The rDNA transcription tracts have low rate of polymorphism among species, which allows interspecific comparison to elucidate phylogenetic relationship using only a few specimens. Coding regions of rDNA are highly conserved among species but ITS regions are variable due to insertions, deletions, and point mutations. Between remote species as human and frog comparison of sequences at ITS tracts is not appropriate. Conserved sequences at coding regions of rDNA allow comparisons of remote species, even between yeast and human. Human 5.8S rRNA has 75% identity with yeast 5.8S rRNA.
In cases for sibling species, comparison of the rDNA segment including ITS tracts among species and phylogenetic analysis are made satisfactorily.
The different coding regions of the rDNA repeats usually show distinct evolutionary rates. As a result, this DNA can provide phylogenetic information of species belonging to wide systematic levels.

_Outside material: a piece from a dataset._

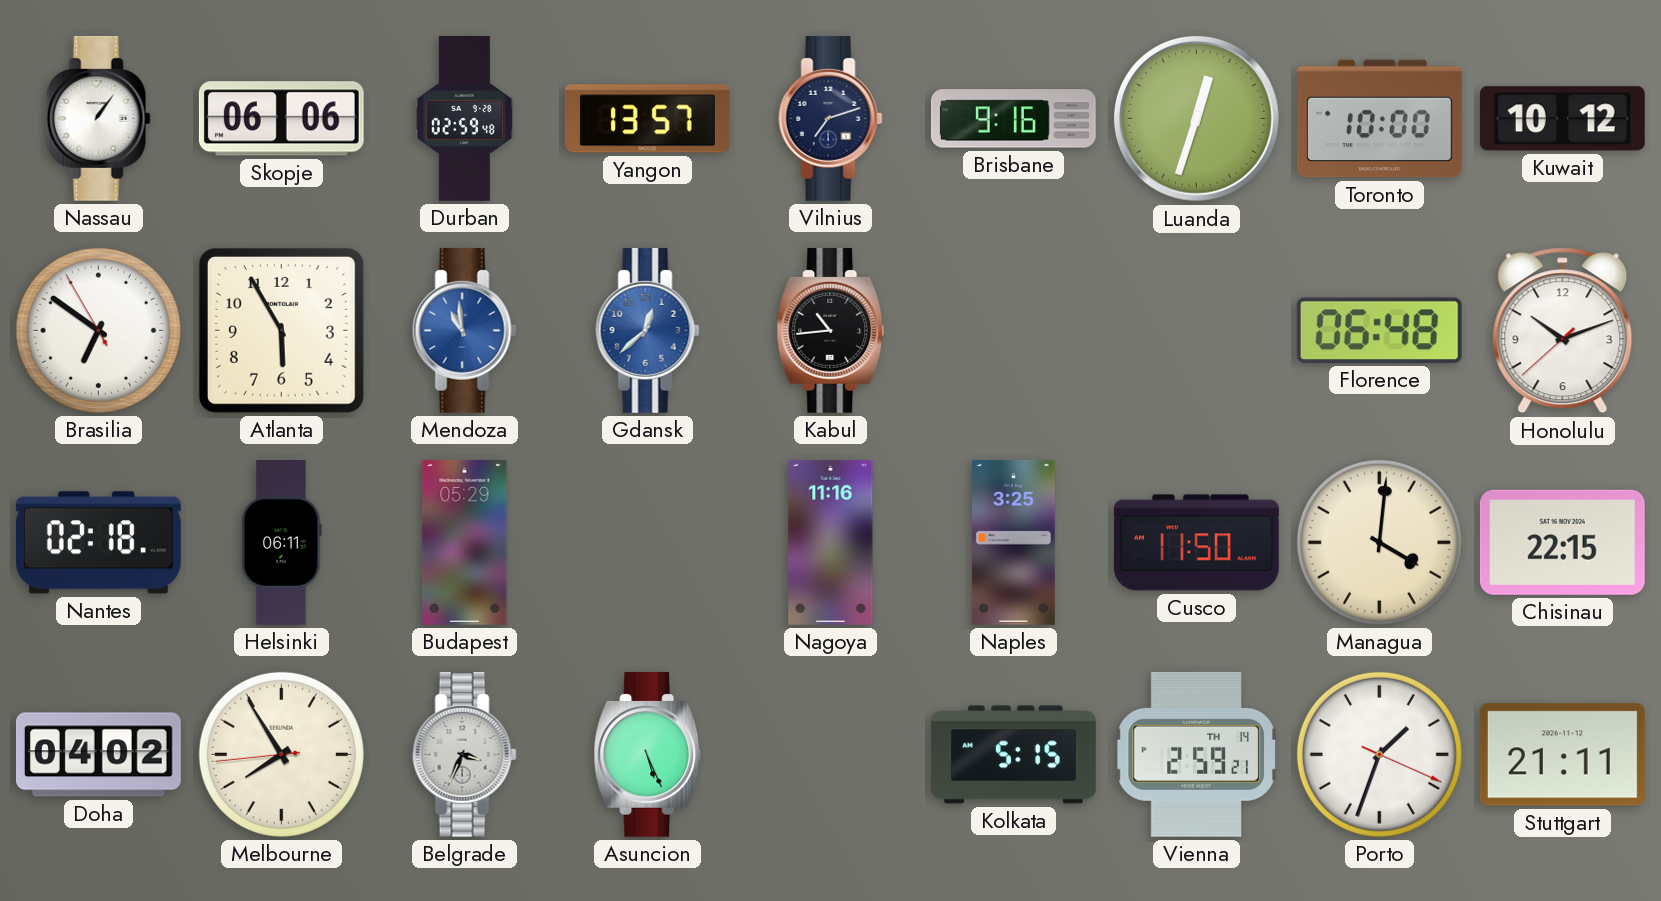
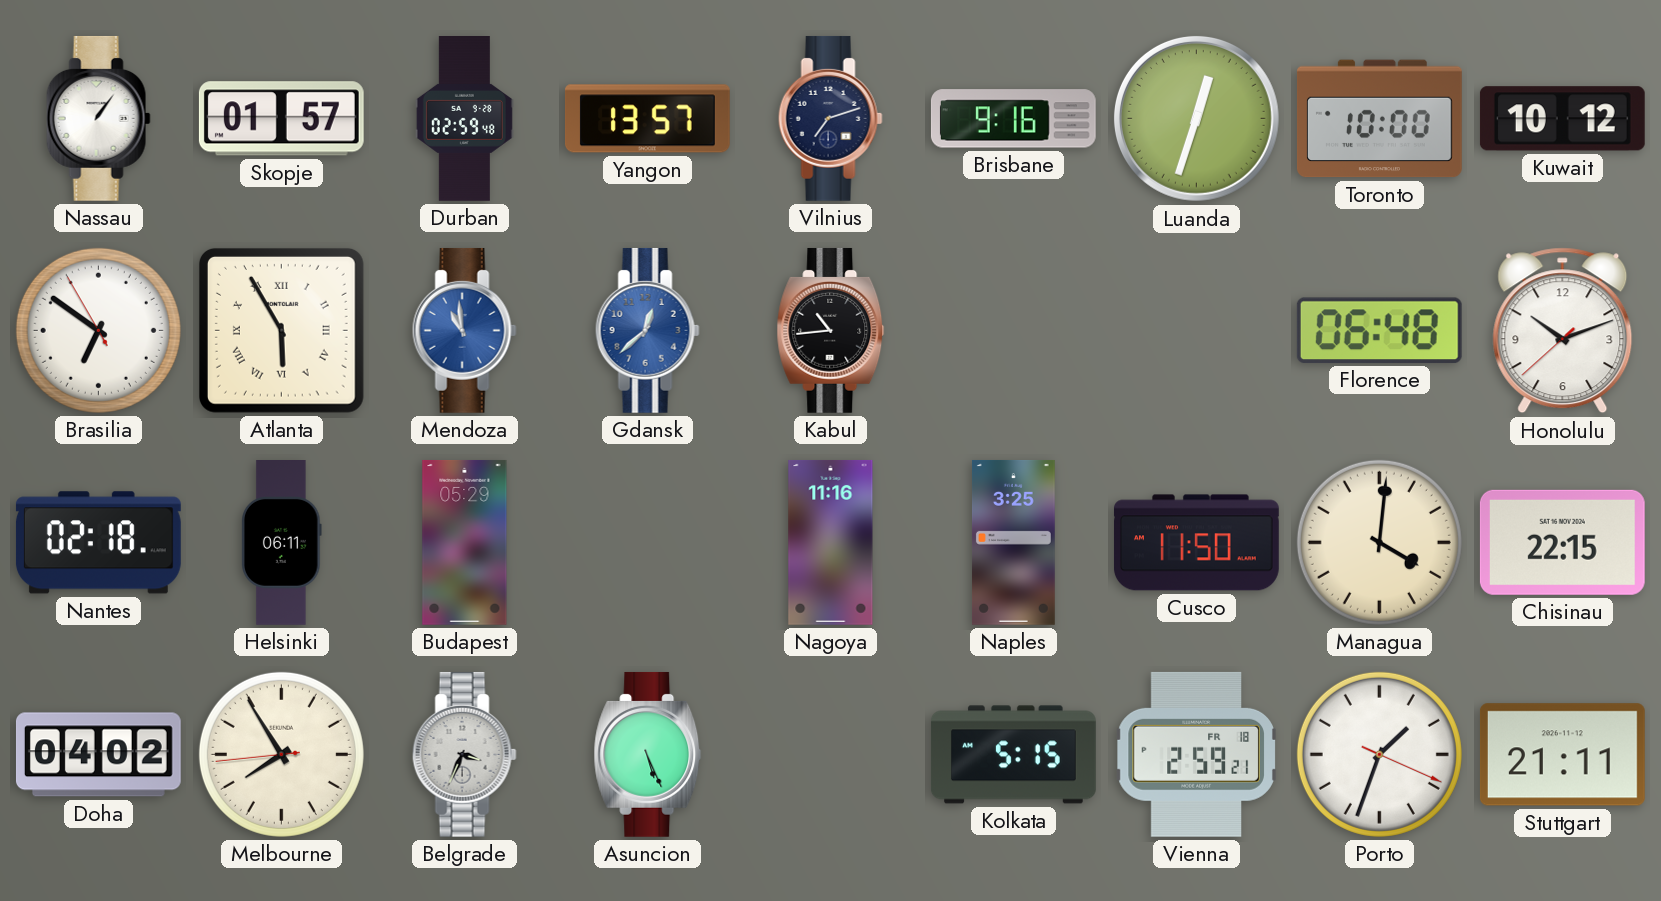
Skopje: 06:06 -> 01:57
Atlanta numerals: Arabic -> Roman
Vienna date: TH 14 -> FR 18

== Recombination-stimulating activity in yeast ==
A fragment of yeast rDNA containing the 5S gene, non-transcribed spacer DNA, and part of the 25S (yeast version of 28S) gene has localized cis-acting mitotic recombination stimulating activity. This DNA fragment contains a mitotic recombination hotspot, referred to as HOT1. HOT1 expresses recombination-stimulating activity when it is inserted into novel locations in the yeast genome. HOT1 includes an RNA polymerase I (PolI) transcription promoter that catalyzes 35S ribosomal rRNA (yeast version of 45S) gene transcription. In a PolI defective mutant, the HOT1 hotspot recombination-stimulating activity is abolished. The level of PolI transcription in HOT1 appears to determine the level of recombination.

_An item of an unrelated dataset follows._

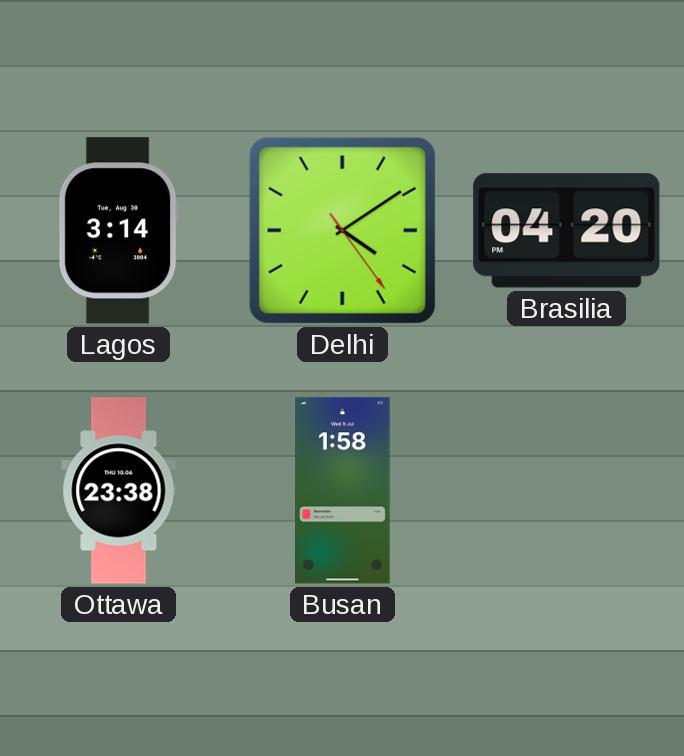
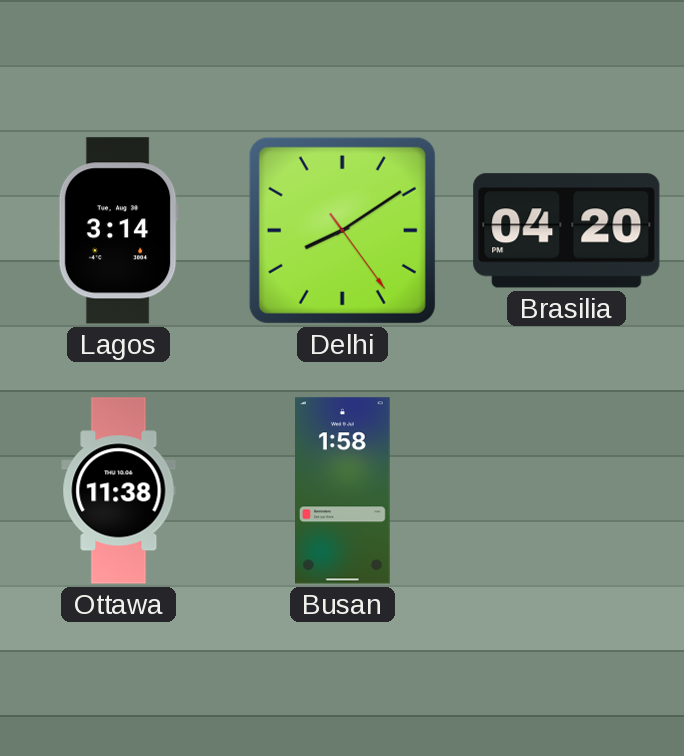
Delhi: 4:09 -> 8:09
Ottawa: 23:38 -> 11:38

== Clinical significance ==
Diseases can be associated with DNA mutations where DNA can be expanded, such as Huntington's disease, or lost due to deletion mutations. The same is true for mutations that occur in rDNA repeats; it has been found that if the genes that are associated with the synthesis of ribosomes are disrupted or mutated, it can result in various diseases associated with the skeleton or bone marrow. Also, any damage or disruption to the enzymes that protect the tandem repeats of the rDNA, can result in lower synthesis of ribosomes, which also lead to other defects in the cell. Neurological diseases can also arise from mutations in the rDNA tandem repeats, such as Bloom syndrome, which occurs when the number of tandem repeats increases close to a hundred-fold; compared with that of the normal number of tandem repeats. Various types of cancers can also be born from mutations of the tandem repeats in the ribosomal DNA. Cell lines can become malignant from either a rearrangement of the tandem repeats, or an expansion of the repeats in the rDNA.